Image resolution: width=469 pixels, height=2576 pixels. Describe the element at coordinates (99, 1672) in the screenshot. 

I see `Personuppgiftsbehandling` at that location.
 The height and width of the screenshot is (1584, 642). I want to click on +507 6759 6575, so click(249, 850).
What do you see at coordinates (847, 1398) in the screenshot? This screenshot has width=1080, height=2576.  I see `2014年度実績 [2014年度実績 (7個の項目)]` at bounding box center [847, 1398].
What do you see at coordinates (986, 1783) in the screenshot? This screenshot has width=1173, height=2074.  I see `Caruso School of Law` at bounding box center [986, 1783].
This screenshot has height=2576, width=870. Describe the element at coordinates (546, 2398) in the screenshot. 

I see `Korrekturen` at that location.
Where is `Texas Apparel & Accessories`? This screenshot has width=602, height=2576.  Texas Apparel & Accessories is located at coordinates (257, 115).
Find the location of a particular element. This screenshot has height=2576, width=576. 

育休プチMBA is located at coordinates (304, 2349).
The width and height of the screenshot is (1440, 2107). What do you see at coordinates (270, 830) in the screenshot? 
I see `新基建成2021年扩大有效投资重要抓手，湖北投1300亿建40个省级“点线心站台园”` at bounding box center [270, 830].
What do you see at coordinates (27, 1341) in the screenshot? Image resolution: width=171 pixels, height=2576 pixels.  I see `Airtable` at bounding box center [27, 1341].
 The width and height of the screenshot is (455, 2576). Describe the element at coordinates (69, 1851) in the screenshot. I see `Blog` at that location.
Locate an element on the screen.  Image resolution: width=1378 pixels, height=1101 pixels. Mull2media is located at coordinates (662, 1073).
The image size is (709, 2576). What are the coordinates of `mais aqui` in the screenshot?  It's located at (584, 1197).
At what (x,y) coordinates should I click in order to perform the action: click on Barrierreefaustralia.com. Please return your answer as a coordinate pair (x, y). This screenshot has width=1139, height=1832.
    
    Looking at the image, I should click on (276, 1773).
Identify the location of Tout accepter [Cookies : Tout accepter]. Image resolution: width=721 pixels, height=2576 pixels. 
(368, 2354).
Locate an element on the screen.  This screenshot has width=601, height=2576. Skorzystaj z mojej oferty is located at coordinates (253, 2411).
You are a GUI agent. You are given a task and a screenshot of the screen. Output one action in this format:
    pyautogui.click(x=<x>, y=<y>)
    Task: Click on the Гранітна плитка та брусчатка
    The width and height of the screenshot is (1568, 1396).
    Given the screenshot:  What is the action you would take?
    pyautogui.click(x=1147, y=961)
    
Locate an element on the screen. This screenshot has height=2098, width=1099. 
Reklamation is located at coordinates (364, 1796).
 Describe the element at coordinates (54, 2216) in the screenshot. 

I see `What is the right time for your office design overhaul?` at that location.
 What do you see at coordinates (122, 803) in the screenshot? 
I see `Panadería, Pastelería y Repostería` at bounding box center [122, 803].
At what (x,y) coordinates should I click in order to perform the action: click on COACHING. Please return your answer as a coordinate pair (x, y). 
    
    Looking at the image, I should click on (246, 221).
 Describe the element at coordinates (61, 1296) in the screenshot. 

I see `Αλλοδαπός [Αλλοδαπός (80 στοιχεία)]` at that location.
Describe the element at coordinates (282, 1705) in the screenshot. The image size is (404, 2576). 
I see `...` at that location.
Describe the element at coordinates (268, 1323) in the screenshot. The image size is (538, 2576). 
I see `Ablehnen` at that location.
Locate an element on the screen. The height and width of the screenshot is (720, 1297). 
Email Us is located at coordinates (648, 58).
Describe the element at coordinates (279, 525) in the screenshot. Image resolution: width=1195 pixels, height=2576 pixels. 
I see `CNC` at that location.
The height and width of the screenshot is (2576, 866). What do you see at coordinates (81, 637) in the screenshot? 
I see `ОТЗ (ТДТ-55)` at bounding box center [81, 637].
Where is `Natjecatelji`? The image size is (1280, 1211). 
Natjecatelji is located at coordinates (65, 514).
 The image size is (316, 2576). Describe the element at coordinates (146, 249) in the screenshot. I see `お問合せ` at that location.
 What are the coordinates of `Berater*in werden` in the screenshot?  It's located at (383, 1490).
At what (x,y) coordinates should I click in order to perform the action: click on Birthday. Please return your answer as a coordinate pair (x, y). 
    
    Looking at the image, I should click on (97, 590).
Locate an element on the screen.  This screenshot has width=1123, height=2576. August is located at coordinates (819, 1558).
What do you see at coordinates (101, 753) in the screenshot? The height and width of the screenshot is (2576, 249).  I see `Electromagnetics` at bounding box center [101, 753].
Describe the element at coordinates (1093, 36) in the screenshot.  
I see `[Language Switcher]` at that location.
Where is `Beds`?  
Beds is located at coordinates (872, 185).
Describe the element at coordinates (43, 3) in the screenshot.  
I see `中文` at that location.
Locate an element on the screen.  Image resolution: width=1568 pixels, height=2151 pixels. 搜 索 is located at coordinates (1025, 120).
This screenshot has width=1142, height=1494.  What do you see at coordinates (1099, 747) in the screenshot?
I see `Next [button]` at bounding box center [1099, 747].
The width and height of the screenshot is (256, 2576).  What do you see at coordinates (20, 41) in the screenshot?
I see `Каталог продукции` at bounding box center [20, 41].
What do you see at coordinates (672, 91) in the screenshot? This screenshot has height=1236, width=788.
------
Work task: Only the lines from the one containing "is (1280, 1211)." through the final line of the records above should be printed, exactly as they stand.

Output for this exercise:
Where is `Natjecatelji`? The image size is (1280, 1211). 
Natjecatelji is located at coordinates (65, 514).
 The image size is (316, 2576). Describe the element at coordinates (146, 249) in the screenshot. I see `お問合せ` at that location.
 What are the coordinates of `Berater*in werden` in the screenshot?  It's located at (383, 1490).
At what (x,y) coordinates should I click in order to perform the action: click on Birthday. Please return your answer as a coordinate pair (x, y). 
    
    Looking at the image, I should click on (97, 590).
Locate an element on the screen.  This screenshot has width=1123, height=2576. August is located at coordinates (819, 1558).
What do you see at coordinates (101, 753) in the screenshot? The height and width of the screenshot is (2576, 249).  I see `Electromagnetics` at bounding box center [101, 753].
Describe the element at coordinates (1093, 36) in the screenshot.  
I see `[Language Switcher]` at that location.
Where is `Beds`?  
Beds is located at coordinates (872, 185).
Describe the element at coordinates (43, 3) in the screenshot.  
I see `中文` at that location.
Locate an element on the screen.  Image resolution: width=1568 pixels, height=2151 pixels. 搜 索 is located at coordinates (1025, 120).
This screenshot has width=1142, height=1494.  What do you see at coordinates (1099, 747) in the screenshot?
I see `Next [button]` at bounding box center [1099, 747].
The width and height of the screenshot is (256, 2576).  What do you see at coordinates (20, 41) in the screenshot?
I see `Каталог продукции` at bounding box center [20, 41].
What do you see at coordinates (672, 91) in the screenshot? This screenshot has height=1236, width=788.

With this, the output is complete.